— Task to carry out —
Your answer should be one number: how many lines below have the word "Password".

— Data for review —
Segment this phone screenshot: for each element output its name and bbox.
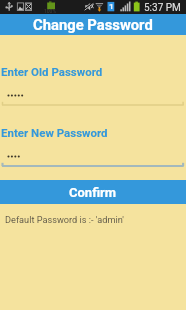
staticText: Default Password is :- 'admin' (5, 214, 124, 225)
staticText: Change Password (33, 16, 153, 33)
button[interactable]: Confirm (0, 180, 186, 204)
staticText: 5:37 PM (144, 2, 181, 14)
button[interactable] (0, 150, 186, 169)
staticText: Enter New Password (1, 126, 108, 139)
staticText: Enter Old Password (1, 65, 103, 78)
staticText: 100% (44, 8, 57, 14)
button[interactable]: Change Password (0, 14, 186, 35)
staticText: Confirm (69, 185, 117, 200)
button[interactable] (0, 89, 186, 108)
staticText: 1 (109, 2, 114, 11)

— Task output —
5